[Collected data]
* * * * * * * * *
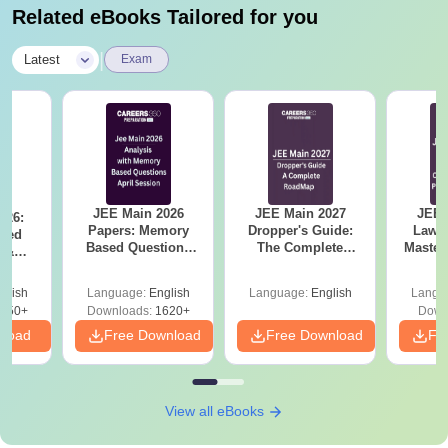
Related eBooks Tailored for you
|
Latest
Exam
JEE Main 2026
JEE Main 2027
JEE 
026:
Papers: Memory
Dropper's Guide:
Laws 
sed
Based Questions
The Complete
Master
s &
and Analysis for
Roadmap to 99+
with 1
ysis of
April 2,4,5,6 and 8
Percentile
Qu
ift-2)
glish
Language:
English
Language:
English
Langu
050+
Downloads:
1620+
Down
nload
Free Download
Free Download
Fr
View all eBooks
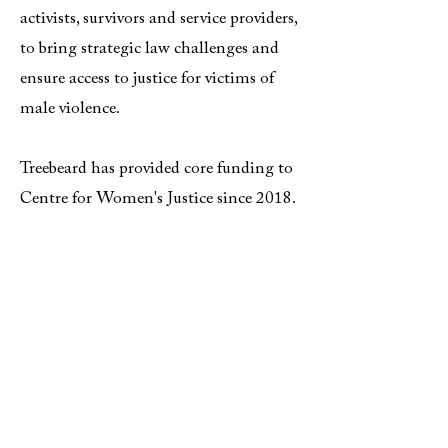
activists, survivors and service providers,
to bring strategic law challenges and
ensure access to justice for victims of
male violence.
Treebeard has provided core funding to
Centre for Women's Justice since 2018.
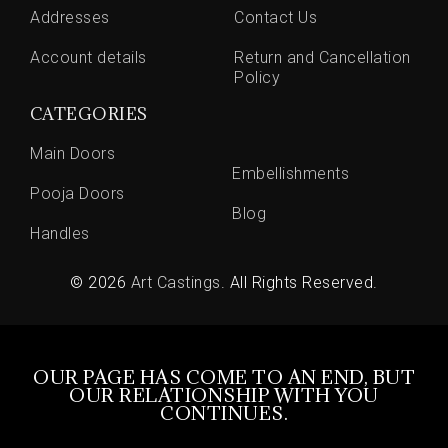
Addresses
Contact Us
Account details
Return and Cancellation
Policy
CATEGORIES
Main Doors
Embellishments
Pooja Doors
Blog
Handles
© 2026
Art Castings
. All Rights Reserved.
OUR PAGE HAS COME TO AN END, BUT
OUR RELATIONSHIP WITH YOU
CONTINUES.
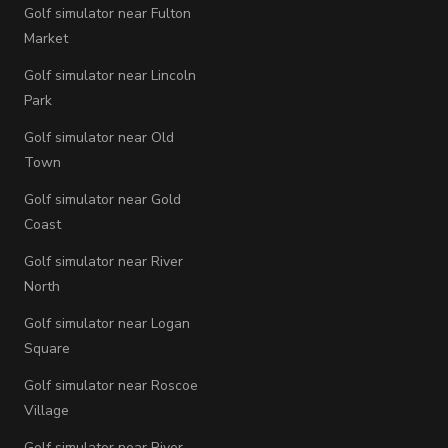
Golf simulator near Fulton
Market
Golf simulator near Lincoln
Park
Golf simulator near Old
Town
Golf simulator near Gold
Coast
Golf simulator near River
North
Golf simulator near Logan
Square
Golf simulator near Roscoe
Village
Golf simulator near River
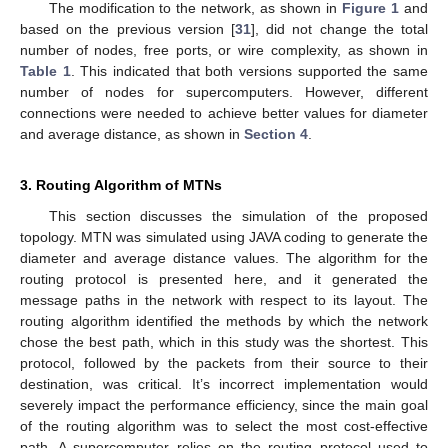
The modification to the network, as shown in
Figure 1
and
based on the previous version [
31
], did not change the total
number of nodes, free ports, or wire complexity, as shown in
Table 1
. This indicated that both versions supported the same
number of nodes for supercomputers. However, different
connections were needed to achieve better values for diameter
and average distance, as shown in
Section 4
.
3. Routing Algorithm of MTNs
This section discusses the simulation of the proposed
topology. MTN was simulated using JAVA coding to generate the
diameter and average distance values. The algorithm for the
routing protocol is presented here, and it generated the
message paths in the network with respect to its layout. The
routing algorithm identified the methods by which the network
chose the best path, which in this study was the shortest. This
protocol, followed by the packets from their source to their
destination, was critical. It’s incorrect implementation would
severely impact the performance efficiency, since the main goal
of the routing algorithm was to select the most cost-effective
path. A supercomputer relies on the routing protocol used to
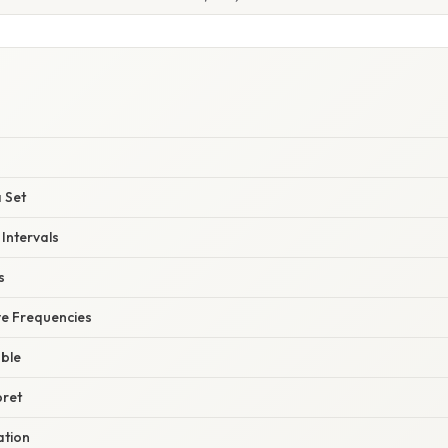
a Set
Intervals
s
ve Frequencies
able
pret
ation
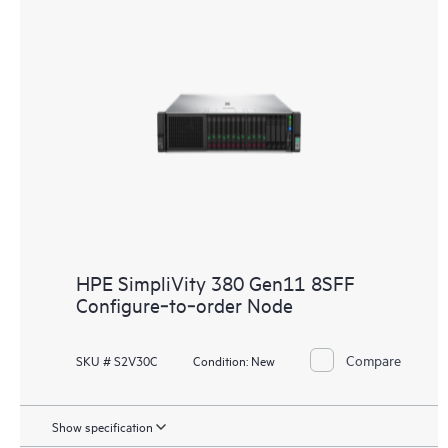
HPE SimpliVity 380 Gen11 8SFF
Configure‑to‑order Node
Compare
SKU # S2V30C
Condition:
New
Show specification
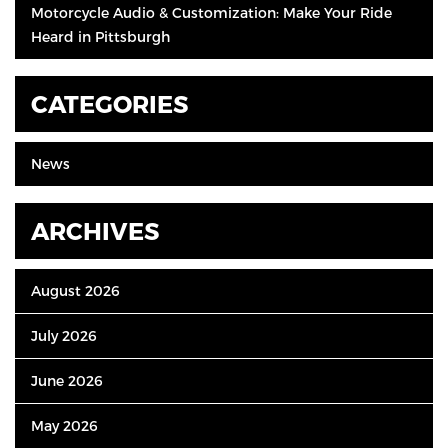
Motorcycle Audio & Customization: Make Your Ride
Heard in Pittsburgh
CATEGORIES
News
ARCHIVES
August 2026
July 2026
June 2026
May 2026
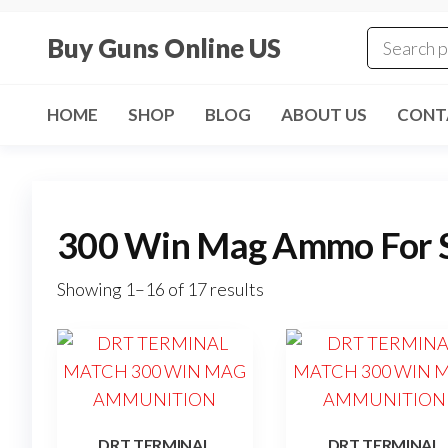
Skip
to
Buy Guns Online US
the
content
HOME
SHOP
BLOG
ABOUT US
CONT
300 Win Mag Ammo For 
Showing 1–16 of 17 results
DRT TERMINAL
DRT TERMINAL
* * * * * * * * *
**WHAT YOU SHOULD DO:** Determine how many lines above contain "nodes" and respond with that number only.

**YOUR RESPONSE:** 2